REQUIREMENT
The material below includes pictures; leave them out and return only the lines between the line containing "Havale ile Öde" and the line containing "Herriko Dantza Tradizional Eta Folklorearen", inclusive, word for word.

::::

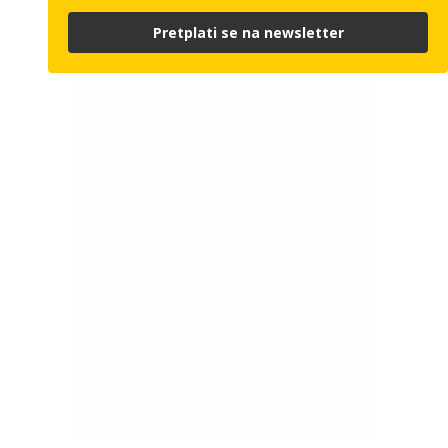
Pretplati se na newsletter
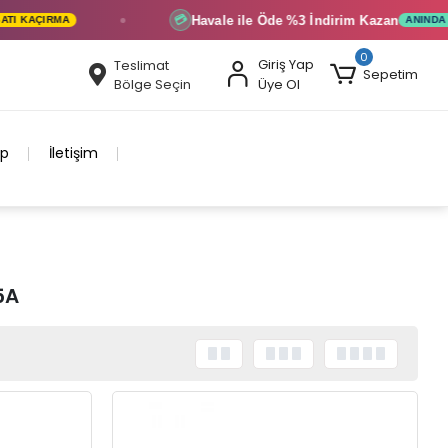
Havale ile Öde
%3 İndirim
Kazan
💳
KAÇIRMA
ANINDA İNDIR
0
Giriş Yap
Teslimat
Sepetim
Bölge Seçin
Üye Ol
ip
İletişim
5A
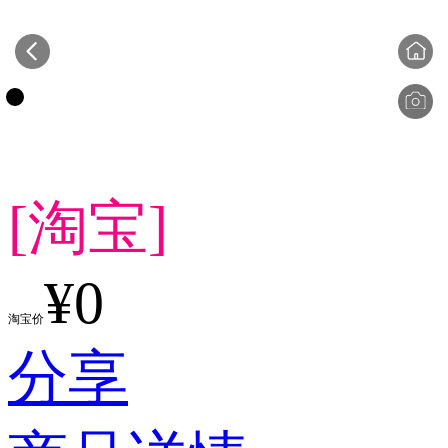
[淘宝]
¥0
淘宝价
分享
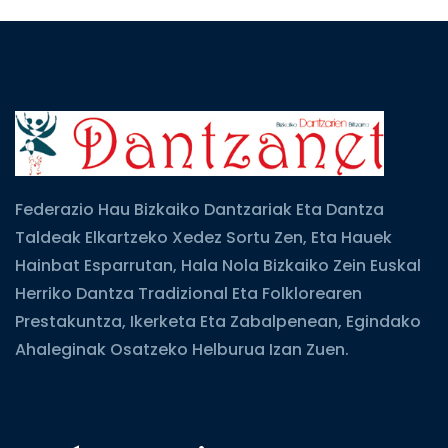
Federazio Hau Bizkaiko Dantzariak Eta Dantza
Taldeak Elkartzeko Xedez Sortu Zen, Eta Hauek
Hainbat Esparrutan, Hala Nola Bizkaiko Zein Euskal
Herriko Dantza Tradizional Eta Folklorearen
Prestakuntza, Ikerketa Eta Zabalpenean, Egindako
Ahaleginak Osatzeko Helburua Izan Zuen.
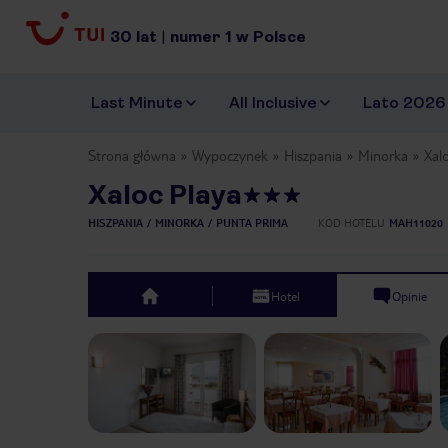
30
lat
|
numer
1
w Polsce
Last Minute
All Inclusive
Lato 2026
Strona główna
Wypoczynek
Hiszpania
Minorka
Xal
Xaloc Playa
HISZPANIA
MINORKA
PUNTA PRIMA
KOD HOTELU
MAH11020
Hotel
Opinie
top
Previous slide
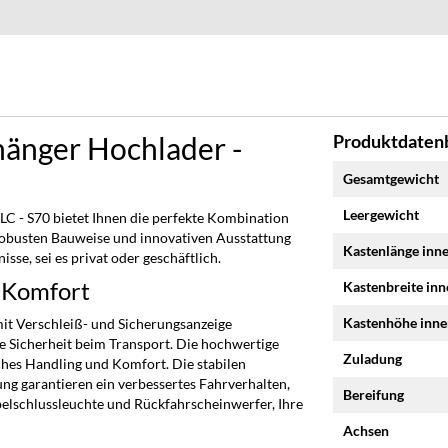
änger Hochlader -
Produktdatenb
Mehr
Gesamtgewicht
Informationen
Leergewicht
 - S70 bietet Ihnen die perfekte Kombination
r robusten Bauweise und innovativen Ausstattung
Kastenlänge inn
isse, sei es privat oder geschäftlich.
 Komfort
Kastenbreite in
Kastenhöhe inn
mit Verschleiß- und Sicherungsanzeige
te Sicherheit beim Transport. Die hochwertige
Zuladung
ches Handling und Komfort. Die stabilen
g garantieren ein verbessertes Fahrverhalten,
Bereifung
elschlussleuchte und Rückfahrscheinwerfer, Ihre
Achsen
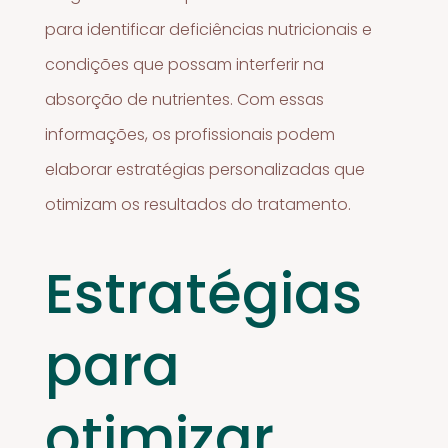
para identificar deficiências nutricionais e
condições que possam interferir na
absorção de nutrientes. Com essas
informações, os profissionais podem
elaborar estratégias personalizadas que
otimizam os resultados do tratamento.
Estratégias
para
otimizar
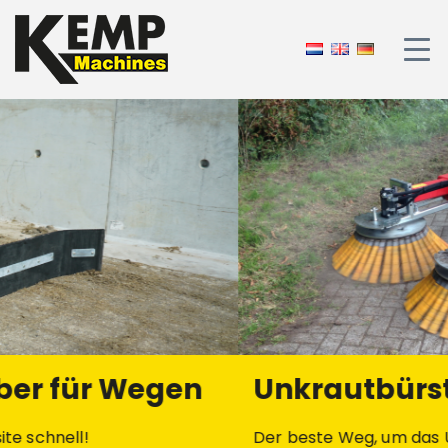
Unkrautbürste
Der beste Weg, um das Unkraut auf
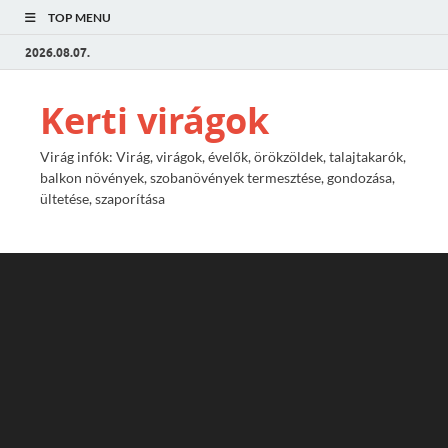
TOP MENU
2026.08.07.
Kerti virágok
Virág infók: Virág, virágok, évelők, örökzöldek, talajtakarók,
balkon növények, szobanövények termesztése, gondozása,
ültetése, szaporítása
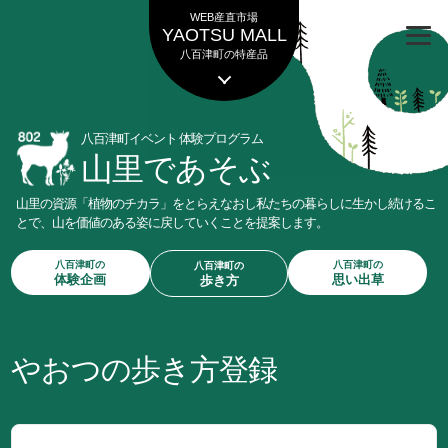
WEB産直市場
YAOTSU MALL
八百津町の特産品
八百津町イベント 体験プログラム
山里であそぶ
山里の資源「植物のチカラ」をとらえなおし私たちの暮らしに生かし続けるこ
とで、
山を価値のある姿に戻していくことを提案します。
八百津町の
八百津町の
八百津町の
体験企画
思い出草
歩き方
八百津町の
あなたの
八百津町の紹介
体験講座
投稿
ログイン／My Page
やおつの歩き方登録
山里の現状を知る
あなたの
お客様ページ
投稿一覧
植物観察
みんなの
思い出草
特産品と食文化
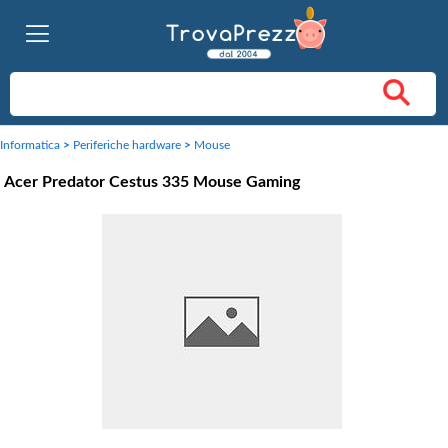
Informatica
>
Periferiche hardware
>
Mouse
Acer Predator Cestus 335 Mouse Gaming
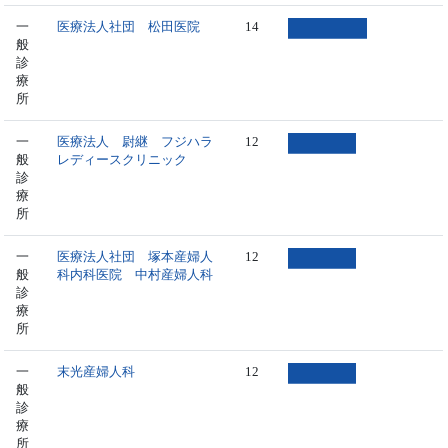
一
医療法人社団 松田医院
14
般
診
療
所
一
医療法人 尉継 フジハラ
12
般
レディースクリニック
診
療
所
一
医療法人社団 塚本産婦人
12
般
科内科医院 中村産婦人科
診
療
所
一
末光産婦人科
12
般
診
療
所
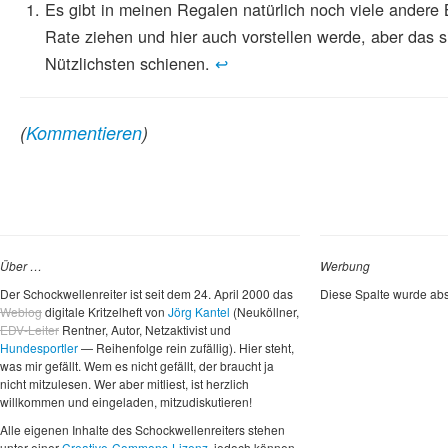
Es gibt in meinen Regalen natürlich noch viele andere 
Rate ziehen und hier auch vorstellen werde, aber das si
Nützlichsten schienen.
↩
(
Kommentieren
)
Über …
Werbung
Der Schockwellenreiter ist seit dem 24. April 2000 das
Diese Spalte wurde abs
Weblog
digitale Kritzelheft von
Jörg Kantel
(Neuköllner,
EDV-Leiter
Rentner, Autor, Netzaktivist und
Hundesportler
— Reihenfolge rein zufällig). Hier steht,
was mir gefällt. Wem es nicht gefällt, der braucht ja
nicht mitzulesen. Wer aber mitliest, ist herzlich
willkommen und eingeladen, mitzudiskutieren!
Alle eigenen Inhalte des Schockwellenreiters stehen
unter einer
Creative-Commons-Lizenz
, jedoch können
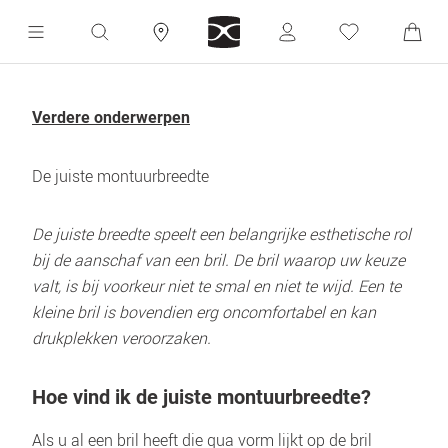
Verdere onderwerpen
De juiste montuurbreedte
De juiste breedte speelt een belangrijke esthetische rol 
bij de aanschaf van een bril. De bril waarop uw keuze 
valt, is bij voorkeur niet te smal en niet te wijd. Een te 
kleine bril is bovendien erg oncomfortabel en kan 
drukplekken veroorzaken.
Hoe vind ik de juiste montuurbreedte?
Als u al een bril heeft die qua vorm lijkt op de bril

::::

SOLUTION TO THIS TASK
Havale ile Öde
%3 İndirim
Kazan
💳
KAÇIRMA
ANINDA İNDIR
0
Giriş Yap
Teslimat
Sepetim
Bölge Seçin
Üye Ol
ip
İletişim
5A
[淘宝]
¥0
淘宝价
分享
Federazio Hau Bizkaiko Dantzariak Eta Dantza
Taldeak Elkartzeko Xedez Sortu Zen, Eta Hauek
Hainbat Esparrutan, Hala Nola Bizkaiko Zein Euskal
Herriko Dantza Tradizional Eta Folklorearen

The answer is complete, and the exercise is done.